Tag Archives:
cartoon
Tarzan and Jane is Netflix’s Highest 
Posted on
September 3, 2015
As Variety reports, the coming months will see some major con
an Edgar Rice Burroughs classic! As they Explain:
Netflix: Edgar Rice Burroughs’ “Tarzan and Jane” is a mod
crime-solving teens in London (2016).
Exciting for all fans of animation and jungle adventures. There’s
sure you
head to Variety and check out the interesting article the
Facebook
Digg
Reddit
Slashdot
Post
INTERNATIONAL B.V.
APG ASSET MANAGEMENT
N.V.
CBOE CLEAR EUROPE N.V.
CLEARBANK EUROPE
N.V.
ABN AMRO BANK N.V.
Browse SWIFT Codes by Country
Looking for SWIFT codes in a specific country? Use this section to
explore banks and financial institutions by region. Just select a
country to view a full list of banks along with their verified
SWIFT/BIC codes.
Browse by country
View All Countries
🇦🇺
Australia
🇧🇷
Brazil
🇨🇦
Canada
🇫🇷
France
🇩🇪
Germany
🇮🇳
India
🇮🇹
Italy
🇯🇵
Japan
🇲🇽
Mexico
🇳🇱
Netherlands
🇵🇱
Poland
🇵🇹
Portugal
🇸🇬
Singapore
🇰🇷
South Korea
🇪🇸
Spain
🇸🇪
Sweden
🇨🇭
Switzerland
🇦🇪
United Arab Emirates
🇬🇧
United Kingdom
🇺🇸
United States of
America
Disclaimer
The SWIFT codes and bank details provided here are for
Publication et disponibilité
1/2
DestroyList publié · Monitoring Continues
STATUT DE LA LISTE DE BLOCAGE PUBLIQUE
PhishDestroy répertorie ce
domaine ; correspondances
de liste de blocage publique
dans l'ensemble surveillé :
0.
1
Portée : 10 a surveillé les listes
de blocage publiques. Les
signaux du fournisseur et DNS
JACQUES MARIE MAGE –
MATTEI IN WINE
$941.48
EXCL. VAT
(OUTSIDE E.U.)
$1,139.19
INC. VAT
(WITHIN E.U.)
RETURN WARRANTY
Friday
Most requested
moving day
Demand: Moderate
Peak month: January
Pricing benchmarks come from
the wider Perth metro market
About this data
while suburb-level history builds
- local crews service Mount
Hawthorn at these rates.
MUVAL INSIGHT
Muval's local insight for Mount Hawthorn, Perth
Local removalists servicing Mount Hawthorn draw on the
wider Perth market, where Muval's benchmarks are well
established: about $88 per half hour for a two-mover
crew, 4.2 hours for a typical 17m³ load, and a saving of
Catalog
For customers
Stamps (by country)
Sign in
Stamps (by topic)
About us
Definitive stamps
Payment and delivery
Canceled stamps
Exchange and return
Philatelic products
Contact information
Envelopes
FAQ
■ ■ ■ ■
## DIRECTIONS
The entire listing above, every line of it, should be copied out exactly.

## COMPLETED EXERCISE
Tag Archives:
cartoon
Tarzan and Jane is Netflix’s Highest 
Posted on
September 3, 2015
As Variety reports, the coming months will see some major con
an Edgar Rice Burroughs classic! As they Explain:
Netflix: Edgar Rice Burroughs’ “Tarzan and Jane” is a mod
crime-solving teens in London (2016).
Exciting for all fans of animation and jungle adventures. There’s
sure you
head to Variety and check out the interesting article the
Facebook
Digg
Reddit
Slashdot
Post
INTERNATIONAL B.V.
APG ASSET MANAGEMENT
N.V.
CBOE CLEAR EUROPE N.V.
CLEARBANK EUROPE
N.V.
ABN AMRO BANK N.V.
Browse SWIFT Codes by Country
Looking for SWIFT codes in a specific country? Use this section to
explore banks and financial institutions by region. Just select a
country to view a full list of banks along with their verified
SWIFT/BIC codes.
Browse by country
View All Countries
🇦🇺
Australia
🇧🇷
Brazil
🇨🇦
Canada
🇫🇷
France
🇩🇪
Germany
🇮🇳
India
🇮🇹
Italy
🇯🇵
Japan
🇲🇽
Mexico
🇳🇱
Netherlands
🇵🇱
Poland
🇵🇹
Portugal
🇸🇬
Singapore
🇰🇷
South Korea
🇪🇸
Spain
🇸🇪
Sweden
🇨🇭
Switzerland
🇦🇪
United Arab Emirates
🇬🇧
United Kingdom
🇺🇸
United States of
America
Disclaimer
The SWIFT codes and bank details provided here are for
Publication et disponibilité
1/2
DestroyList publié · Monitoring Continues
STATUT DE LA LISTE DE BLOCAGE PUBLIQUE
PhishDestroy répertorie ce
domaine ; correspondances
de liste de blocage publique
dans l'ensemble surveillé :
0.
1
Portée : 10 a surveillé les listes
de blocage publiques. Les
signaux du fournisseur et DNS
JACQUES MARIE MAGE –
MATTEI IN WINE
$941.48
EXCL. VAT
(OUTSIDE E.U.)
$1,139.19
INC. VAT
(WITHIN E.U.)
RETURN WARRANTY
Friday
Most requested
moving day
Demand: Moderate
Peak month: January
Pricing benchmarks come from
the wider Perth metro market
About this data
while suburb-level history builds
- local crews service Mount
Hawthorn at these rates.
MUVAL INSIGHT
Muval's local insight for Mount Hawthorn, Perth
Local removalists servicing Mount Hawthorn draw on the
wider Perth market, where Muval's benchmarks are well
established: about $88 per half hour for a two-mover
crew, 4.2 hours for a typical 17m³ load, and a saving of
Catalog
For customers
Stamps (by country)
Sign in
Stamps (by topic)
About us
Definitive stamps
Payment and delivery
Canceled stamps
Exchange and return
Philatelic products
Contact information
Envelopes
FAQ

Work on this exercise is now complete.